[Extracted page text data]
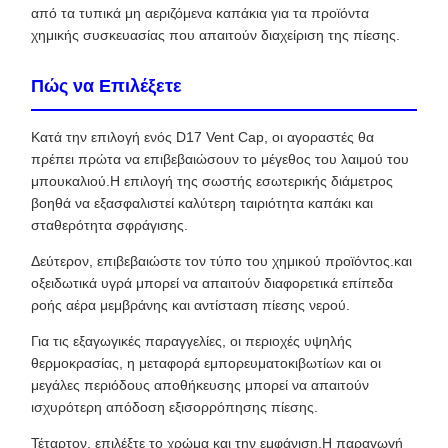
από τα τυπικά μη αεριζόμενα καπάκια για τα προϊόντα
χημικής συσκευασίας που απαιτούν διαχείριση της πίεσης.
Πώς να Επιλέξετε
Κατά την επιλογή ενός D17 Vent Cap, οι αγοραστές θα
πρέπει πρώτα να επιβεβαιώσουν το μέγεθος του λαιμού του
μπουκαλιού.Η επιλογή της σωστής εσωτερικής διάμετρος
βοηθά να εξασφαλιστεί καλύτερη ταιριότητα καπάκι και
σταθερότητα σφράγισης.
Δεύτερον, επιβεβαιώστε τον τύπο του χημικού προϊόντος.και
οξειδωτικά υγρά μπορεί να απαιτούν διαφορετικά επίπεδα
ροής αέρα μεμβράνης και αντίσταση πίεσης νερού.
Για τις εξαγωγικές παραγγελίες, οι περιοχές υψηλής
θερμοκρασίας, η μεταφορά εμπορευματοκιβωτίων και οι
μεγάλες περιόδους αποθήκευσης μπορεί να απαιτούν
ισχυρότερη απόδοση εξισορρόπησης πίεσης.
Τέταρτον, επιλέξτε το χρώμα και την εμφάνιση.Η παραγωγή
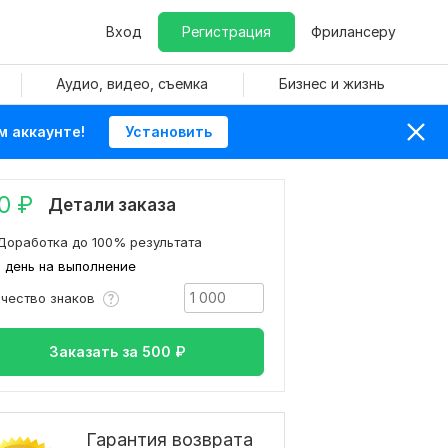
Вход
Регистрация
Фрилансеру
Аудио, видео, съемка
Бизнес и жизнь
м аккаунте!
Установить
0
₽
Детали заказа
Доработка до 100% результата
1 день на выполнение
ичество знаков
Заказать за
500
₽
Гарантия возврата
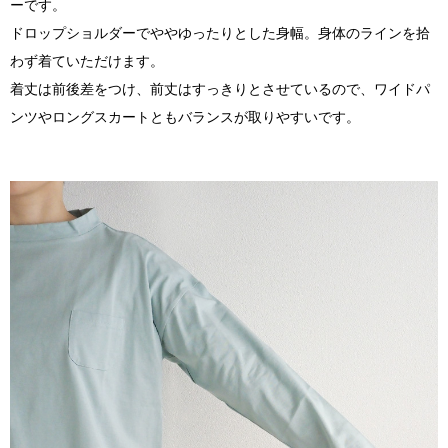
ーです。
ドロップショルダーでややゆったりとした身幅。身体のラインを拾
わず着ていただけます。
着丈は前後差をつけ、前丈はすっきりとさせているので、ワイドパ
ンツやロングスカートともバランスが取りやすいです。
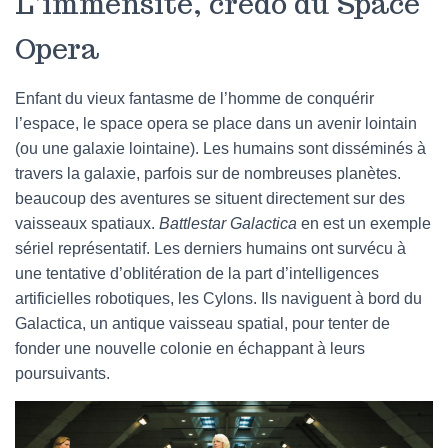
L’immensité, credo du Space
Opera
Enfant du vieux fantasme de l’homme de conquérir
l’espace, le space opera se place dans un avenir lointain
(ou une galaxie lointaine). Les humains sont disséminés à
travers la galaxie, parfois sur de nombreuses planètes.
beaucoup des aventures se situent directement sur des
vaisseaux spatiaux.
Battlestar Galactica
en est un exemple
sériel représentatif. Les derniers humains ont survécu à
une tentative d’oblitération de la part d’intelligences
artificielles robotiques, les Cylons. Ils naviguent à bord du
Galactica, un antique vaisseau spatial, pour tenter de
fonder une nouvelle colonie en échappant à leurs
poursuivants.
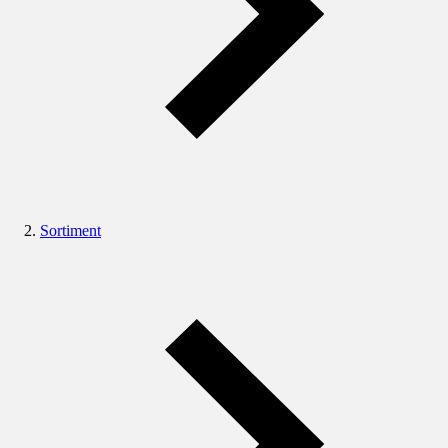
Sortiment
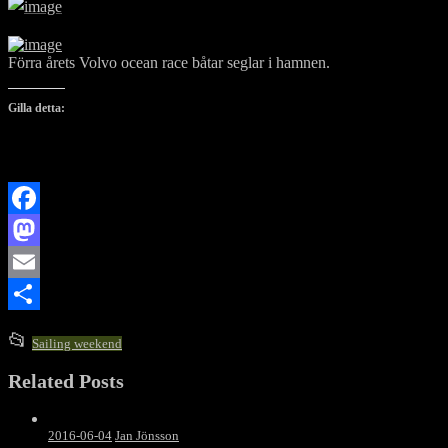
Förra årets Volvo ocean race båtar seglar i hamnen.
Gilla detta:
Facebook
Mastodon
Email
Dela
This
📂
Sailing weekend
entry
Related Posts
was
posted
in
2016-06-04
Jan Jönsson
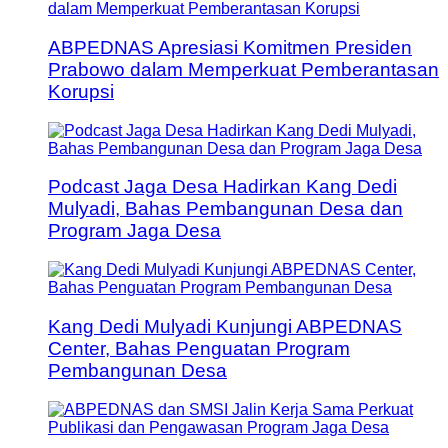
ABPEDNAS Apresiasi Komitmen Presiden
Prabowo dalam Memperkuat Pemberantasan
Korupsi
Podcast Jaga Desa Hadirkan Kang Dedi
Mulyadi, Bahas Pembangunan Desa dan
Program Jaga Desa
Kang Dedi Mulyadi Kunjungi ABPEDNAS
Center, Bahas Penguatan Program
Pembangunan Desa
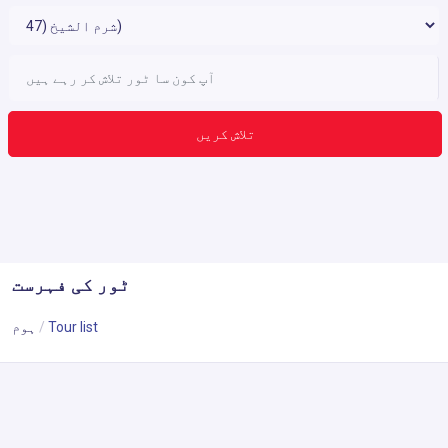
تلاش کریں
ٹور کی فہرست
Tour list
ہوم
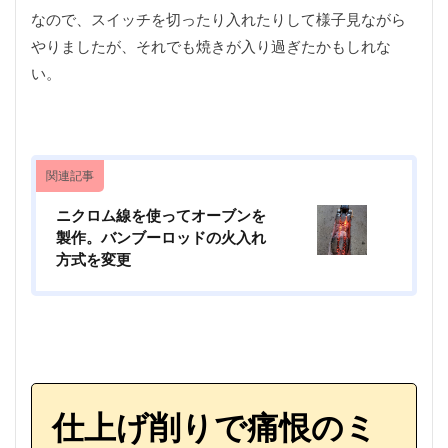
アウトドア
アウトドア料理
アウトドア用品
なので、スイッチを切ったり入れたりして様子見ながら
アクションカム
アクションカメラ
アクセサリー
やりましたが、それでも焼きが入り過ぎたかもしれな
アスレチック
アパレル
アマゴ
イタリア
い。
イタリアン
イワナ
ウェーディングシューズ
ウッドレースDX
ウナギ
エポキシコーティング
エミューのコロッケ
エレアコ
オスモ
関連記事
オリエンテーリング
オリジナルマルチツール
ニクロム線を使ってオーブンを
オーブン
カケス
カサゴ
カスタム
製作。バンブーロッドの火入れ
カメラ
カモシカ
ガイドラッピング
方式を変更
ガイド修理
ガスバーナー
ガレージ
キャッチアンドリリース
キャップ
キャノン
キャンプ
キャンプ飯
ギター
クラフト
クリエーター
クレイジーソルト
クロステーブル
グッズ
グラスロッド
ケガ
ケース
仕上げ削りで痛恨のミ
コンデンサーマイク
コンビニ
ゴミ
ゴミゼロ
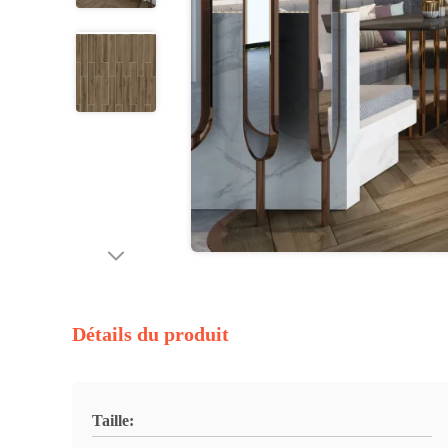
Détails du produit
Taille:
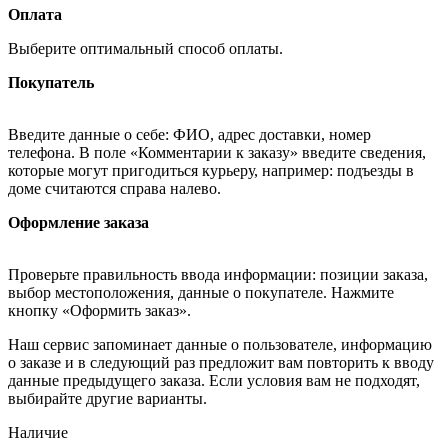
Оплата
Выберите оптимальный способ оплаты.
Покупатель
Введите данные о себе: ФИО, адрес доставки, номер
телефона. В поле «Комментарии к заказу» введите сведения,
которые могут пригодиться курьеру, например: подъезды в
доме считаются справа налево.
Оформление заказа
Проверьте правильность ввода информации: позиции заказа,
выбор местоположения, данные о покупателе. Нажмите
кнопку «Оформить заказ».
Наш сервис запоминает данные о пользователе, информацию
о заказе и в следующий раз предложит вам повторить к вводу
данные предыдущего заказа. Если условия вам не подходят,
выбирайте другие варианты.
Наличие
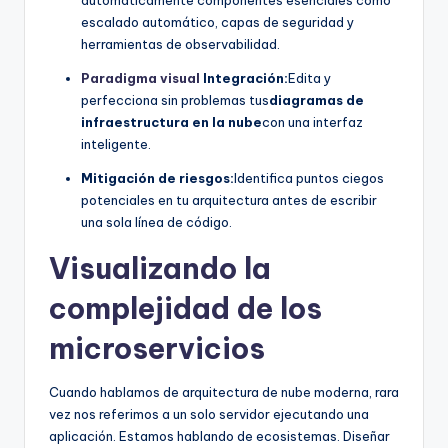
escalado automático, capas de seguridad y
U
herramientas de observabilidad.
p
Paradigma visual
Integración:
Edita y
d
perfecciona sin problemas tus
diagramas de
a
infraestructura en la nube
con una interfaz
inteligente.
t
Mitigación de riesgos:
Identifica puntos ciegos
e
potenciales en tu arquitectura antes de escribir
s
una sola línea de código.
Visualizando la
complejidad de los
microservicios
Cuando hablamos de arquitectura de nube moderna, rara
vez nos referimos a un solo servidor ejecutando una
aplicación. Estamos hablando de ecosistemas. Diseñar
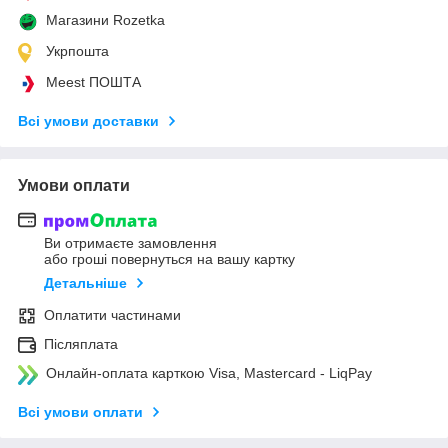
Магазини Rozetka
Укрпошта
Meest ПОШТА
Всі умови доставки
Умови оплати
Ви отримаєте замовлення
або гроші повернуться на вашу картку
Детальніше
Оплатити частинами
Післяплата
Онлайн-оплата карткою Visa, Mastercard - LiqPay
Всі умови оплати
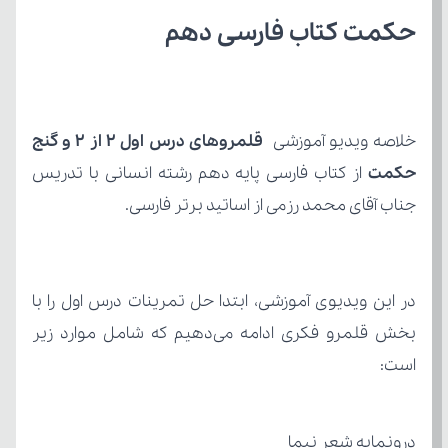
حکمت کتاب فارسی دهم
خلاصه ویدیو آموزشی 
حکمت
جناب آقای محمد رزمی از اساتید برتر فارسی.
است:
درونمایه شعر نیما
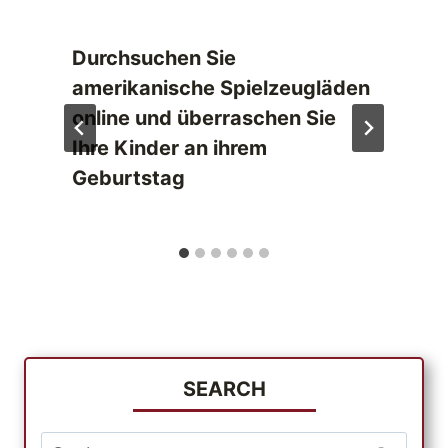
Durchsuchen Sie
amerikanische Spielzeugläden
online und überraschen Sie
Ihre Kinder an ihrem
Geburtstag
SEARCH
Suche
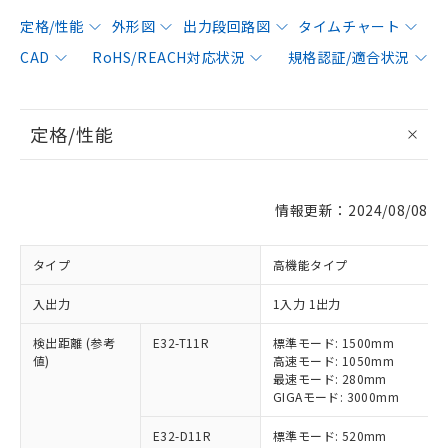
定格/性能
外形図
出力段回路図
タイムチャート
CAD
RoHS/REACH対応状況
規格認証/適合状況
定格/性能
情報更新：2024/08/08
タイプ
高機能タイプ
入出力
1入力 1出力
検出距離 (参考
E32-T11R
標準モード: 1500mm
値)
高速モード: 1050mm
最速モード: 280mm
GIGAモード: 3000mm
E32-D11R
標準モード: 520mm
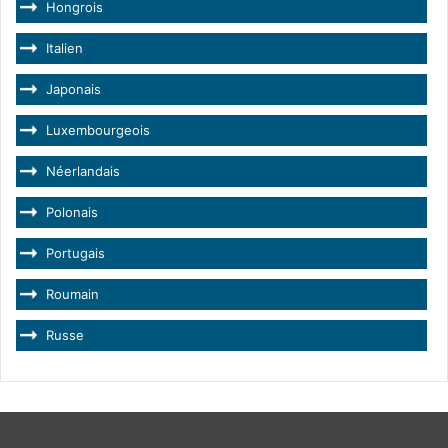
Hongrois
Italien
Japonais
Luxembourgeois
Néerlandais
Polonais
Portugais
Roumain
Russe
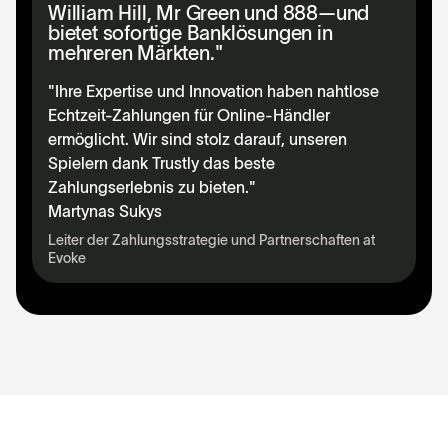
William Hill, Mr Green und 888—und
bietet sofortige Banklösungen in
mehreren Märkten."
"Ihre Expertise und Innovation haben nahtlose
Echtzeit-Zahlungen für Online-Händler
ermöglicht. Wir sind stolz darauf, unseren
Spielern dank Trustly das beste
Zahlungserlebnis zu bieten."
Martynas Sukys
Leiter der Zahlungsstrategie und Partnerschaften at
Evoke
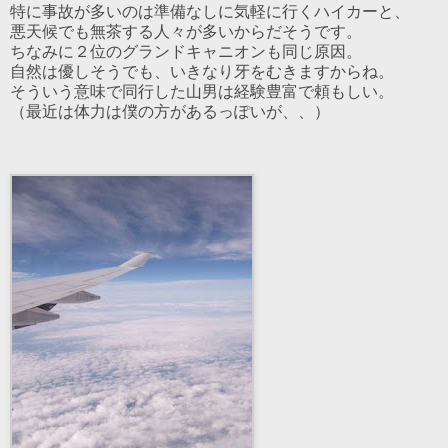
特に事故が多いのは準備なしに気軽に行くハイカーと、
悪天候でも無茶する人々が多いからだそうです。
ちなみに２位のグランドキャニオンも同じ原因。
自然は優しそうでも、いきなり牙をむきますからね。
そういう意味で同行した山男は経験豊富で頼もしい。
（最近は体力は僕の方があるっぽいが、、）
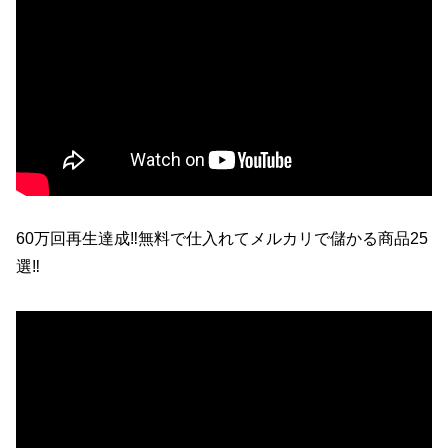
60万回再生達成‼無料で仕入れてメルカリで儲かる商品25
選‼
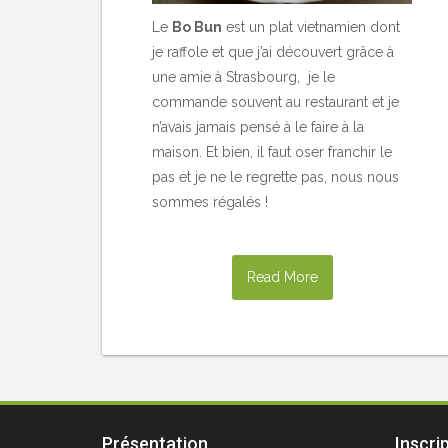
Le
Bo Bun
est un plat vietnamien dont
je raffole et que j’ai découvert grâce à
une amie à Strasbourg, je le
commande souvent au restaurant et je
n’avais jamais pensé à le faire à la
maison. Et bien, il faut oser franchir le
pas et je ne le regrette pas, nous nous
sommes régalés !
Read More
Présentation
Inscri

> [Activity]:
Write out the entries again word for word. Do not include the pictures.

> [Exercise solution]:
από τα τυπικά μη αεριζόμενα καπάκια για τα προϊόντα
χημικής συσκευασίας που απαιτούν διαχείριση της πίεσης.
Πώς να Επιλέξετε
Κατά την επιλογή ενός D17 Vent Cap, οι αγοραστές θα
πρέπει πρώτα να επιβεβαιώσουν το μέγεθος του λαιμού του
μπουκαλιού.Η επιλογή της σωστής εσωτερικής διάμετρος
βοηθά να εξασφαλιστεί καλύτερη ταιριότητα καπάκι και
σταθερότητα σφράγισης.
Δεύτερον, επιβεβαιώστε τον τύπο του χημικού προϊόντος.και
οξειδωτικά υγρά μπορεί να απαιτούν διαφορετικά επίπεδα
ροής αέρα μεμβράνης και αντίσταση πίεσης νερού.
Για τις εξαγωγικές παραγγελίες, οι περιοχές υψηλής
θερμοκρασίας, η μεταφορά εμπορευματοκιβωτίων και οι
μεγάλες περιόδους αποθήκευσης μπορεί να απαιτούν
ισχυρότερη απόδοση εξισορρόπησης πίεσης.
Τέταρτον, επιλέξτε το χρώμα και την εμφάνιση.Η παραγωγή
Вход
Регистрация
Фрилансеру
Аудио, видео, съемка
Бизнес и жизнь
м аккаунте!
Установить
0
₽
Детали заказа
Доработка до 100% результата
1 день на выполнение
ичество знаков
Заказать за
500
₽
Гарантия возврата
ーです。
ドロップショルダーでややゆったりとした身幅。身体のラインを拾
わず着ていただけます。
着丈は前後差をつけ、前丈はすっきりとさせているので、ワイドパ
ンツやロングスカートともバランスが取りやすいです。
L’immensité, credo du Space
Opera
Enfant du vieux fantasme de l’homme de conquérir
l’espace, le space opera se place dans un avenir lointain
(ou une galaxie lointaine). Les humains sont disséminés à
travers la galaxie, parfois sur de nombreuses planètes.
beaucoup des aventures se situent directement sur des
vaisseaux spatiaux.
Battlestar Galactica
en est un exemple
sériel représentatif. Les derniers humains ont survécu à
une tentative d’oblitération de la part d’intelligences
artificielles robotiques, les Cylons. Ils naviguent à bord du
Galactica, un antique vaisseau spatial, pour tenter de
fonder une nouvelle colonie en échappant à leurs
poursuivants.
Sortiment
Förra årets Volvo ocean race båtar seglar i hamnen.
Gilla detta:
Facebook
Mastodon
Email
Dela
This
📂
Sailing weekend
entry
Related Posts
was
posted
in
2016-06-04
Jan Jönsson
ABPEDNAS Apresiasi Komitmen Presiden
Prabowo dalam Memperkuat Pemberantasan
Korupsi
Podcast Jaga Desa Hadirkan Kang Dedi
Mulyadi, Bahas Pembangunan Desa dan
Program Jaga Desa
Kang Dedi Mulyadi Kunjungi ABPEDNAS
Center, Bahas Penguatan Program
Pembangunan Desa
تلاش کریں
ٹور کی فہرست
Tour list
ہوم
アウトドア
アウトドア料理
アウトドア用品
なので、スイッチを切ったり入れたりして様子見ながら
アクションカム
アクションカメラ
アクセサリー
やりましたが、それでも焼きが入り過ぎたかもしれな
アスレチック
アパレル
アマゴ
イタリア
い。
イタリアン
イワナ
ウェーディングシューズ
ウッドレースDX
ウナギ
エポキシコーティング
エミューのコロッケ
エレアコ
オスモ
関連記事
オリエンテーリング
オリジナルマルチツール
ニクロム線を使ってオーブンを
オーブン
カケス
カサゴ
カスタム
製作。バンブーロッドの火入れ
カメラ
カモシカ
ガイドラッピング
方式を変更
ガイド修理
ガスバーナー
ガレージ
キャッチアンドリリース
キャップ
キャノン
キャンプ
キャンプ飯
ギター
クラフト
クリエーター
クレイジーソルト
クロステーブル
グッズ
グラスロッド
ケガ
ケース
仕上げ削りで痛恨のミ
コンデンサーマイク
コンビニ
ゴミ
ゴミゼロ
Détails du produit
Taille:
Оплата
Выберите оптимальный способ оплаты.
Покупатель
Введите данные о себе: ФИО, адрес доставки, номер
телефона. В поле «Комментарии к заказу» введите сведения,
которые могут пригодиться курьеру, например: подъезды в
доме считаются справа налево.
Оформление заказа
Проверьте правильность ввода информации: позиции заказа,
выбор местоположения, данные о покупателе. Нажмите
кнопку «Оформить заказ».
Наш сервис запоминает данные о пользователе, информацию
о заказе и в следующий раз предложит вам повторить к вводу
данные предыдущего заказа. Если условия вам не подходят,
выбирайте другие варианты.
Наличие
escalado automático, capas de seguridad y
U
herramientas de observabilidad.
p
Paradigma visual
Integración:
Edita y
d
perfecciona sin problemas tus
diagramas de
a
infraestructura en la nube
con una interfaz
inteligente.
t
Mitigación de riesgos:
Identifica puntos ciegos
e
potenciales en tu arquitectura antes de escribir
s
una sola línea de código.
Visualizando la
complejidad de los
microservicios
Cuando hablamos de arquitectura de nube moderna, rara
vez nos referimos a un solo servidor ejecutando una
aplicación. Estamos hablando de ecosistemas. Diseñar
Магазини Rozetka
Укрпошта
Meest ПОШТА
Всі умови доставки
Умови оплати
Ви отримаєте замовлення
або гроші повернуться на вашу картку
Детальніше
Оплатити частинами
Післяплата
Онлайн-оплата карткою Visa, Mastercard - LiqPay
Всі умови оплати
حکمت کتاب فارسی دهم
خلاصه ویدیو آموزشی 
حکمت
جناب آقای محمد رزمی از اساتید برتر فارسی.
است:
درونمایه شعر نیما
Durchsuchen Sie
amerikanische Spielzeugläden
online und überraschen Sie
Ihre Kinder an ihrem
Geburtstag
SEARCH
Suche
定格/性能
外形図
出力段回路図
タイムチャート
CAD
RoHS/REACH対応状況
規格認証/適合状況
定格/性能
情報更新：2024/08/08
タイプ
高機能タイプ
入出力
1入力 1出力
検出距離 (参考
E32-T11R
標準モード: 1500mm
値)
高速モード: 1050mm
最速モード: 280mm
GIGAモード: 3000mm
E32-D11R
標準モード: 520mm
Hongrois
Italien
Japonais
Luxembourgeois
Néerlandais
Polonais
Portugais
Roumain
Russe
William Hill, Mr Green und 888—und
bietet sofortige Banklösungen in
mehreren Märkten."
"Ihre Expertise und Innovation haben nahtlose
Echtzeit-Zahlungen für Online-Händler
ermöglicht. Wir sind stolz darauf, unseren
Spielern dank Trustly das beste
Zahlungserlebnis zu bieten."
Martynas Sukys
Leiter der Zahlungsstrategie und Partnerschaften at
Evoke
特に事故が多いのは準備なしに気軽に行くハイカーと、
悪天候でも無茶する人々が多いからだそうです。
ちなみに２位のグランドキャニオンも同じ原因。
自然は優しそうでも、いきなり牙をむきますからね。
そういう意味で同行した山男は経験豊富で頼もしい。
（最近は体力は僕の方があるっぽいが、、）
60万回再生達成‼無料で仕入れてメルカリで儲かる商品25
選‼
Le
Bo Bun
est un plat vietnamien dont
je raffole et que j’ai découvert grâce à
une amie à Strasbourg, je le
commande souvent au restaurant et je
n’avais jamais pensé à le faire à la
maison. Et bien, il faut oser franchir le
pas et je ne le regrette pas, nous nous
sommes régalés !
Read More
Présentation
Inscri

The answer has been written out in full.